Domingo 5 Cuaresma "C"
Is 43, 16-21
Sal 125
Fl 3, 8-14
Jn 8, 1-11
La primera lectura nos recordaba que nos acercamos a la Pascua y nos invitaba a vivirla como lo que es: un memorial. El “memorial” nos lleva ciertamente a recordar con agradecimiento la obra de Salvación que el Señor ha hecho con nosotros, nuestra historia de Salvación, pero no nos ancla al pasado, sino que nos lleva a vivir la novedad del Éxodo, de la Pascua, la actualidad de la Salvación porque “el brazo del Señor no se ha secado”.
Cierto que para vivir la Pascua, como nos recordaba el Salmo, es necesario entrar en la Cruz, es necesario que esas semillas que llevamos sean plantadas y mueran. Pero si estamos aquí es porque tenemos experiencias de los frutos de la obediencia. Como Abraham iba llorando a sacrificar a su hijo, pero volvió cantando, trayendo las gavillas de la Resurrección, también nosotros sabemos que quien guarda su vida, la pierde y que quien la entrega, la gana.
Podemos hacer Pascua porque, como nos recordaba la Epístola a los Filipenses, hemos sido alcanzados por Cristo. Él nos ha amado primero, ha bajado a nuestro Egipto, ha roto nuestras cadenas, ha abierto las puertas, se ha puesto en marcha y nos ha llamado a seguirlo y nosotros fijos los ojos en Él, vamos tras él para alcanzarlo. Ojalá, como enamorados, pudiéramos decir como el famoso bolero: “Si tú me dices: ven!, lo dejo todo”.
Es cierto que, como la mujer del Evangelio, imagen de la Iglesia, hemos sido tantas veces adúlteros personal y comunitariamente. Nos hemos ido tantas veces detrás de los ídolos y tiene razón el acusador cuando nos denuncia. Pero Cristo no nos condena. Él, escribiendo en el polvo, nos recuerda que ya sabe que somos polvo, que aceptando la verdad que nos lleva a la humildad, Él tiene el poder de devolvernos la inocencia perdida, con la eficacia de su Palabra: “No peques más”.

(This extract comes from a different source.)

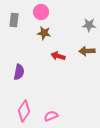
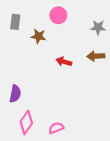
pink circle: (41, 12) -> (58, 15), moved
brown star: (44, 33) -> (38, 36), moved
purple semicircle: (19, 72) -> (15, 94), moved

Que esta Pascua, al unirnos a Cristo, al asemejarnos más a Cristo, nos dé su discernimiento. El discernimiento que nos lleve a dejar de etiquetar a nuestros hermanos, a dividirlos en buenos y malos, justos e injustos. A saber que si es verdad que nadie está libre de pecado, que no nos podemos fiar de nadie como sabía Jesucristo, ser sacramentos de la paciencia, de la misericordia, del perdón, del amor gratuito de Dios.
A vivir la verdad que contienen las palabras que pronunciamos antes de recibir la comunión: Señor, no soy digno de que entres en mí casa, pero una Palabra tuya bastará para salvarme.